A.P.: Jest to zależne od szpitala, jednak większość placówek umożliwia porody rodzinne. W momencie podjęcia decyzji o przyjęciu rodzącej na salę porodową, partner idzie razem z nią. Na porodówce para przebywa razem do IV okresu porodu, czyli do 2 godzin po porodzie. Każda rodząca ma pojedynczą salę porodową, więc nie trzeba martwić się o brak intymności. Poród może być naprawdę pięknym doświadczeniem. Pamiętajmy jednak, że obecność partnera przy porodzie jest kwestią indywidualną i nikt nie powinien wymuszać na nas decyzji o porodzie rodzinnym.
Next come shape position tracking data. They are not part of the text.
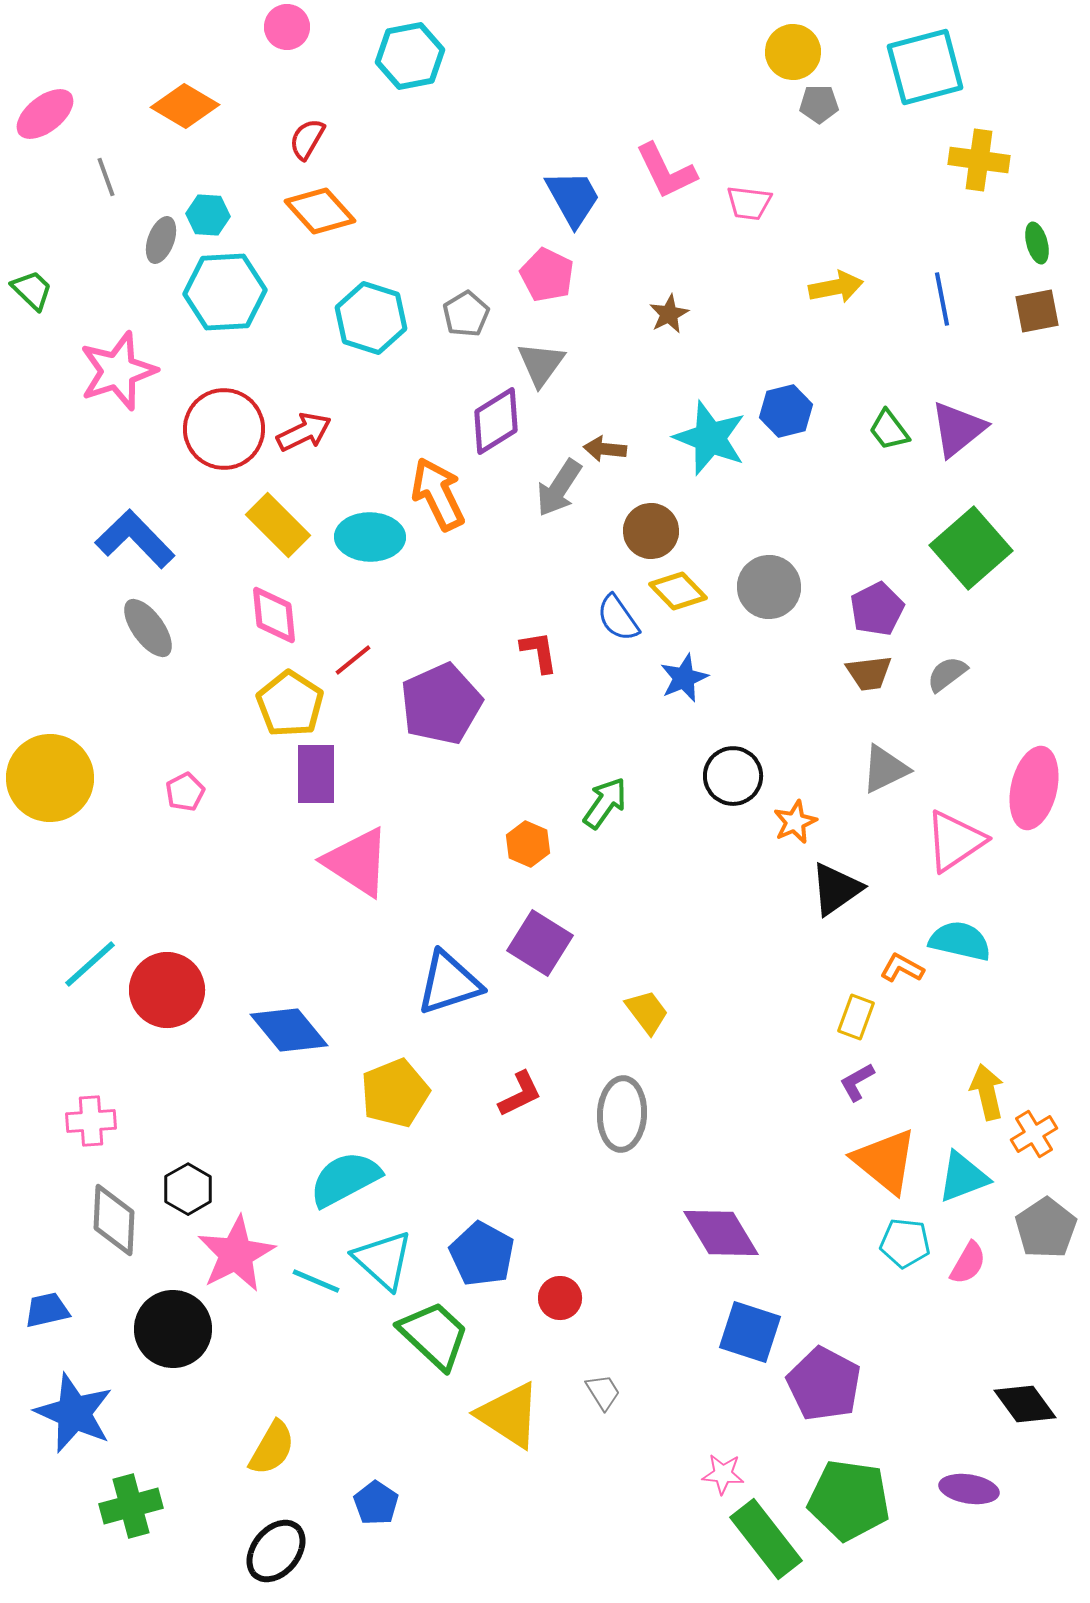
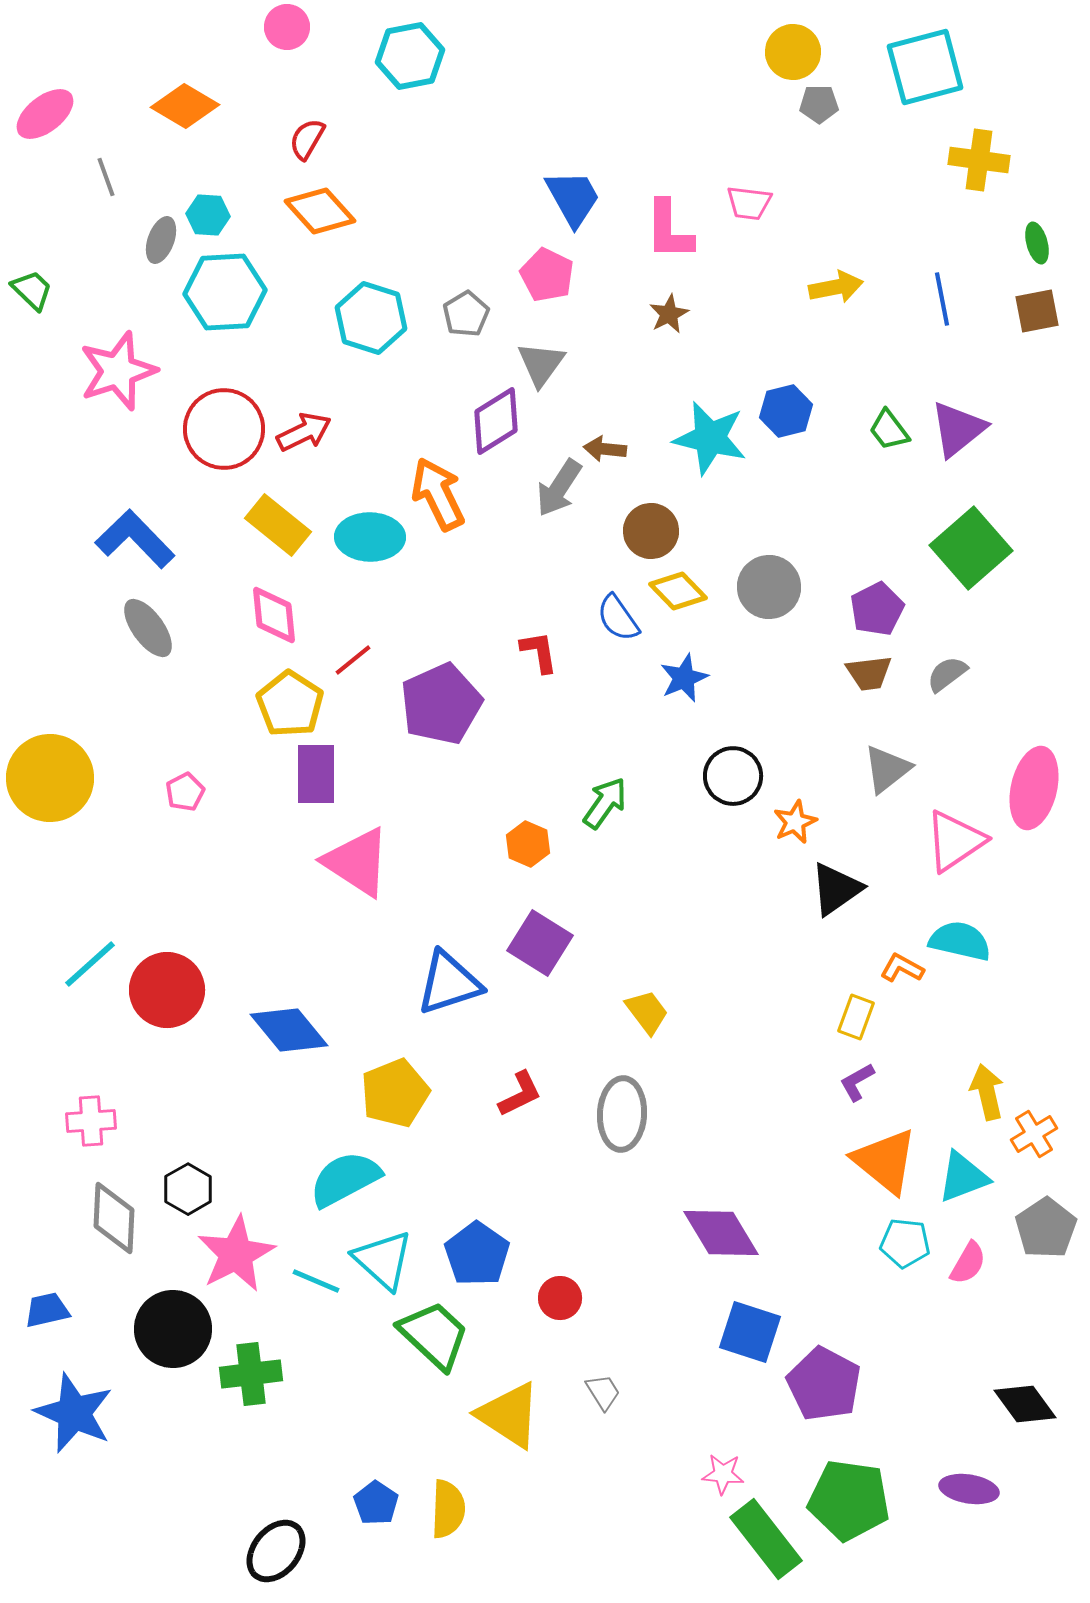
pink L-shape at (666, 171): moved 3 px right, 59 px down; rotated 26 degrees clockwise
cyan star at (710, 438): rotated 8 degrees counterclockwise
yellow rectangle at (278, 525): rotated 6 degrees counterclockwise
gray triangle at (885, 769): moved 2 px right; rotated 12 degrees counterclockwise
gray diamond at (114, 1220): moved 2 px up
blue pentagon at (482, 1254): moved 5 px left; rotated 6 degrees clockwise
yellow semicircle at (272, 1448): moved 176 px right, 61 px down; rotated 28 degrees counterclockwise
green cross at (131, 1506): moved 120 px right, 132 px up; rotated 8 degrees clockwise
Poza tym można zdecydować się na towarzystwo osoby bliskiej podczas I okresu porodu, a na czas rodzenia się maluszka opuścić salę. Po dwóch godzinach od porodu kobieta trafia na oddział położniczy i osoba towarzysząca musi opuścić szpital. W przypadku cięcia cesarskiego nie ma możliwości przebywania partnera na sali operacyjnej.

P.CH.: Czy kontakt matki z noworodkiem wygląda tak samo? Co w przypadku, gdy rodząca uzyskała pozytywny wynik testu na koronawirusa?
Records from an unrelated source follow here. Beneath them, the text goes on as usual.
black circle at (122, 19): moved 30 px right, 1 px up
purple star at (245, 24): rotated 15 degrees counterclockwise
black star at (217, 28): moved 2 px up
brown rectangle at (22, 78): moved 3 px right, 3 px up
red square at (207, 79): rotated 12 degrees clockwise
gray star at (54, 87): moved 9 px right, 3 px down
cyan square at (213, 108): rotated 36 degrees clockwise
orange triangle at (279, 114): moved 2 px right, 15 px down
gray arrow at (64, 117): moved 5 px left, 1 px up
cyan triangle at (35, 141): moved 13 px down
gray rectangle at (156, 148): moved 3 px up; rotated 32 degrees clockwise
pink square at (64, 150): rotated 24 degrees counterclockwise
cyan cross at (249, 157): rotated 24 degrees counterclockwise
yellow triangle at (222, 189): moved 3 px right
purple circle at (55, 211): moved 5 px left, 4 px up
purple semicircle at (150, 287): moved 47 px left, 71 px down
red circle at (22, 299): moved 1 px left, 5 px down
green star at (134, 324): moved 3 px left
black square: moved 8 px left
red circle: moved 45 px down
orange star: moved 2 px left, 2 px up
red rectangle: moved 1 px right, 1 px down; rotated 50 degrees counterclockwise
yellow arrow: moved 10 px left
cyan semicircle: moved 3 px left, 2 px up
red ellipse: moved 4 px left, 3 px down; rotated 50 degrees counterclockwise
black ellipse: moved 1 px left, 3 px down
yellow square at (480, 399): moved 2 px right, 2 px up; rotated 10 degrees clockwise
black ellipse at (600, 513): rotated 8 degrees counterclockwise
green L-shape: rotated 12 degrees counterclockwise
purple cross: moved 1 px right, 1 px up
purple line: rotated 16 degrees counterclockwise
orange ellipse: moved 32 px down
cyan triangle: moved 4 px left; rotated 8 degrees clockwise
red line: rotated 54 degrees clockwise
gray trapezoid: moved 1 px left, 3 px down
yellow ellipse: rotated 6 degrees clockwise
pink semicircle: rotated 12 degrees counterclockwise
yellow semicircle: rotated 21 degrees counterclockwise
A.P.: Zaznaczę, że jeżeli mama ma COVID-19, powinna zostać przekazana na oddział covidowy i tam też urodzić. Po porodzie siłami natury, jeżeli dziecko jest w dobrym stanie, może zostać razem z mamą. Niestety od momentu kontaktu z dodatnią mamą, noworodek jest traktowany również jako potencjalnie dodatni. Jeżeli ciąża zakończyła się przez cięcie cesarskie, maleństwo trafia najczęściej na obserwację i zazwyczaj przywożone jest do mamy na drugi dzień. Szansa, że zarażona mama urodzi dziecko chore na koronawirusa jest bardzo mała, ponieważ łożysko stanowi naturalną barierę ochronną i zapobiega zarażeniu w życiu płodowym. W sytuacji, w której stan mamy i dziecka nie pozwala na kontakt, mama zawsze może liczyć na zdjęcie wraz z informacją o masie i wzroście maleństwa.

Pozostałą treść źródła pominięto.